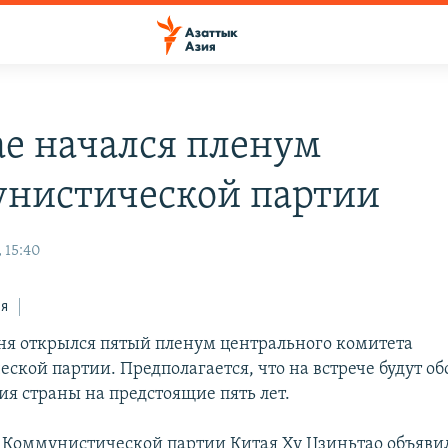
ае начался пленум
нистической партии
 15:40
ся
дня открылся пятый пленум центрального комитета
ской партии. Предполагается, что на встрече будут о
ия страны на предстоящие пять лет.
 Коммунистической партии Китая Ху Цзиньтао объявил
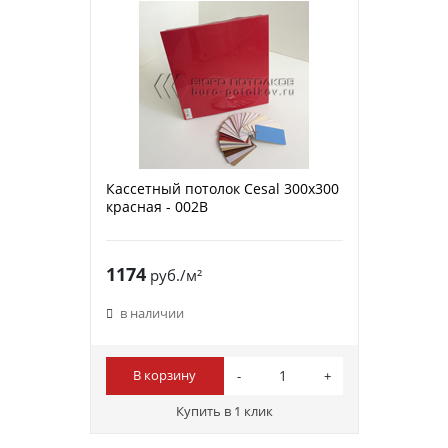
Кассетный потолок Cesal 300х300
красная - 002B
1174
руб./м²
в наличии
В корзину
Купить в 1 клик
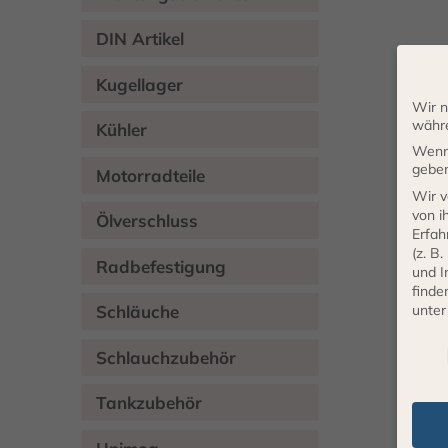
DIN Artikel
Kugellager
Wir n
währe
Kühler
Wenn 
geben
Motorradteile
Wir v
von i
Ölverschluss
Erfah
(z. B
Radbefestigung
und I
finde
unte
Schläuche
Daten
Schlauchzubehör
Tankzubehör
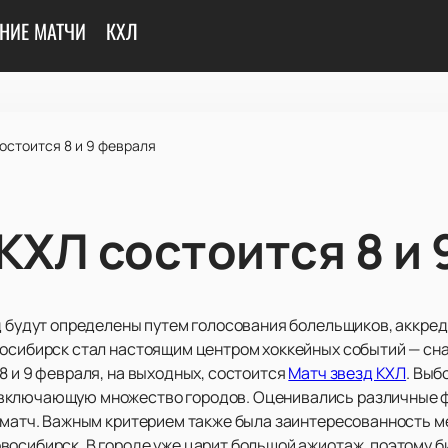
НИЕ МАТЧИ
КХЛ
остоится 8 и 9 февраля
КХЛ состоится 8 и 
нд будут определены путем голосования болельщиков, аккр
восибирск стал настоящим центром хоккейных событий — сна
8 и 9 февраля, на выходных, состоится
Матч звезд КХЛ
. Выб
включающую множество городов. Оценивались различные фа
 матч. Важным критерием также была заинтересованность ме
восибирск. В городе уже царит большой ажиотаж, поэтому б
——
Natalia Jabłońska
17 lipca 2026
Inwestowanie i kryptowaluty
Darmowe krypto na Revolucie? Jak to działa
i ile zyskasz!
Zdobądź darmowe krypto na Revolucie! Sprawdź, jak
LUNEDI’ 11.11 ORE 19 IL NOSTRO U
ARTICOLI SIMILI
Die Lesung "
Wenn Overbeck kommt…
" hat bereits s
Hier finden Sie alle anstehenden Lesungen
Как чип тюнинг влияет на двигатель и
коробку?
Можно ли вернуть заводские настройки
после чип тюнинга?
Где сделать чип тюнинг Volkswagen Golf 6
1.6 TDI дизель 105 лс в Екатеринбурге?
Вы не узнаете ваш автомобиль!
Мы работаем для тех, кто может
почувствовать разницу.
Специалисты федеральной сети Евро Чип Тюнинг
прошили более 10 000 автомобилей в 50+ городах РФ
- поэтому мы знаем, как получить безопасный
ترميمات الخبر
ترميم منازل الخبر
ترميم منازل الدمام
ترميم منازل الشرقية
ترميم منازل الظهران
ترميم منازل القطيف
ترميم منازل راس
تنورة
——
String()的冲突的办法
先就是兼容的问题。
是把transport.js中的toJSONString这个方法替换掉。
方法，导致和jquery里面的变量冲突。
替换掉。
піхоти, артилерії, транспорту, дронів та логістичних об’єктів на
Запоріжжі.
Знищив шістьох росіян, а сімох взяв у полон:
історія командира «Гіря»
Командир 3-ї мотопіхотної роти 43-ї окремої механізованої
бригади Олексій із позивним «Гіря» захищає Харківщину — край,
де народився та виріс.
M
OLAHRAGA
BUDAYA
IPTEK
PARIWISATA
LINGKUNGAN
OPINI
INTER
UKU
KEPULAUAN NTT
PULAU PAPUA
——
_Exercise details_.
Using the material above, tally the lines that hold the string "Revolucie". Reply with the number alone.

_Task solution_.
2